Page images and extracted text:
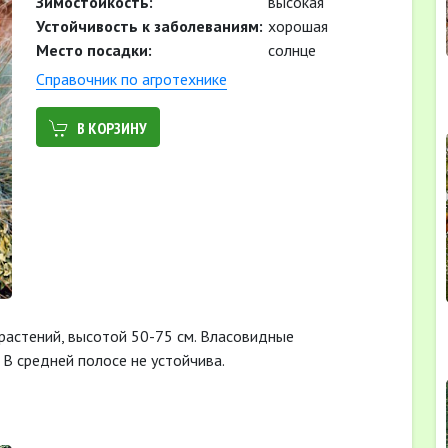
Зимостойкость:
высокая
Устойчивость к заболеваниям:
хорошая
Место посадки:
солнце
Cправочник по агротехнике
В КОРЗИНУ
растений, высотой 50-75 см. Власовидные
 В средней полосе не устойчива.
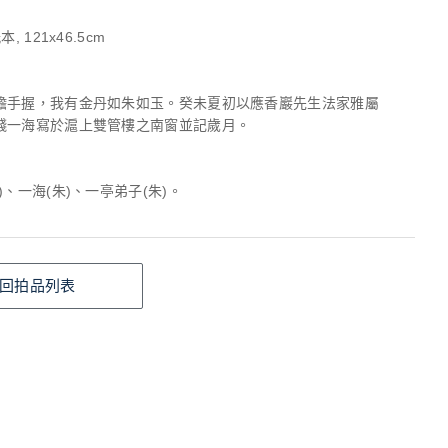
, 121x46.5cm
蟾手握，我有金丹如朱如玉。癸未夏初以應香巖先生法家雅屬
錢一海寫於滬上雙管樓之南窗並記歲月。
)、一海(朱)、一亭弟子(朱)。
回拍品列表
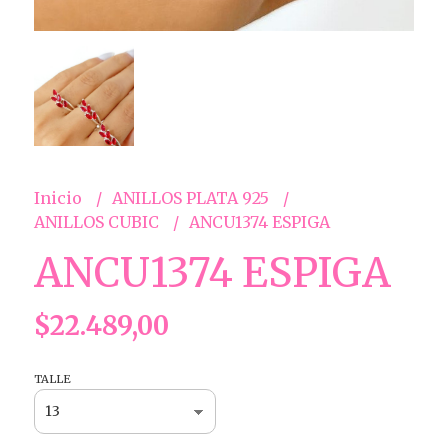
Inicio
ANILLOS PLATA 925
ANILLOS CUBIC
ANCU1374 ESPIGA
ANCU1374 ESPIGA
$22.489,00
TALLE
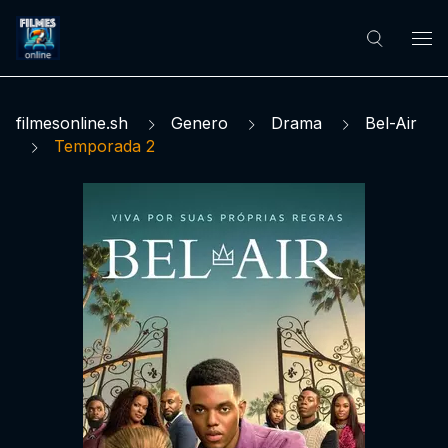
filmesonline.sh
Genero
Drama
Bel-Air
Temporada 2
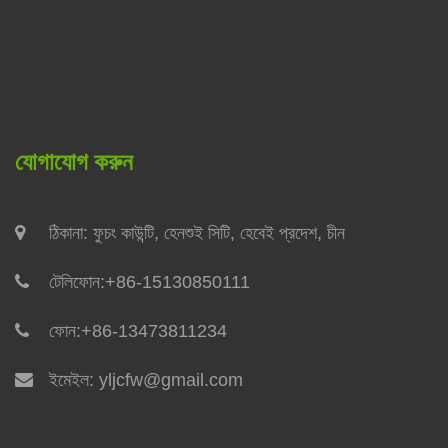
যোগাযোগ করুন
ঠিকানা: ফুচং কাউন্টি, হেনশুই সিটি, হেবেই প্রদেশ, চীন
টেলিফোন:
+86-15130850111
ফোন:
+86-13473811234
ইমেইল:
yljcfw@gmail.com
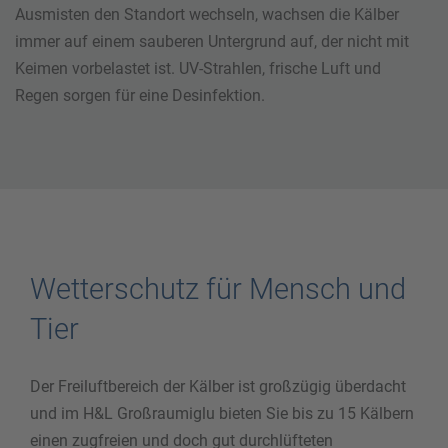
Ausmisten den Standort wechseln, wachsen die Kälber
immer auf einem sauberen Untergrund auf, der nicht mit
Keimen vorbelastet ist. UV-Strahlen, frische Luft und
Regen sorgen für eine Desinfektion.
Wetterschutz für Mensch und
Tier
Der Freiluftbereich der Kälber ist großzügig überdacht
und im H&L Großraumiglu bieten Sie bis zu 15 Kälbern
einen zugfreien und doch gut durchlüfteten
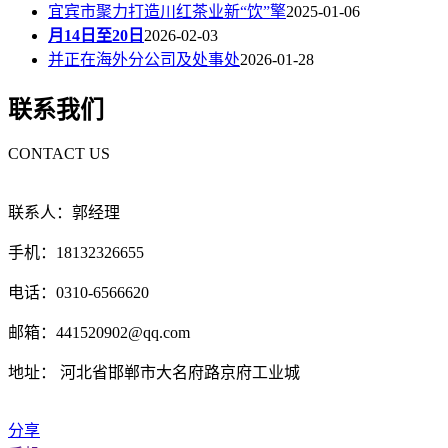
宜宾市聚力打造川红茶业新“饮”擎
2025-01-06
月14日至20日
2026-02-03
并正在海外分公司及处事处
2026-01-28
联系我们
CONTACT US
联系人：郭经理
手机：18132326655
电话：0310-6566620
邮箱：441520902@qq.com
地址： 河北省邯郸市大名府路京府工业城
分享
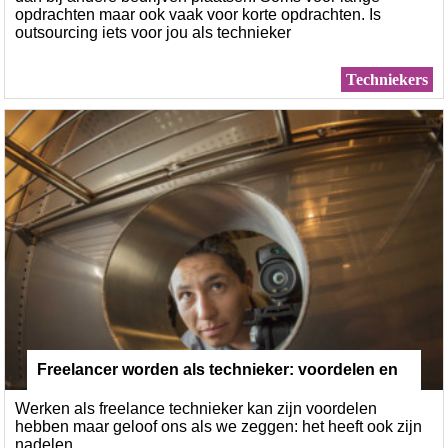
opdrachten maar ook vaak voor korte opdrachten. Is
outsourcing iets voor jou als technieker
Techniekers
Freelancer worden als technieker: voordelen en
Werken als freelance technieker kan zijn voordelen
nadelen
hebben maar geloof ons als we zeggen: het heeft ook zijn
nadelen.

AIM OF THE EXERCISE: A line counts if it includes the string "maar". State how many such lines the entries have, with no other text.

RESPONSE TO THE EXERCISE: 2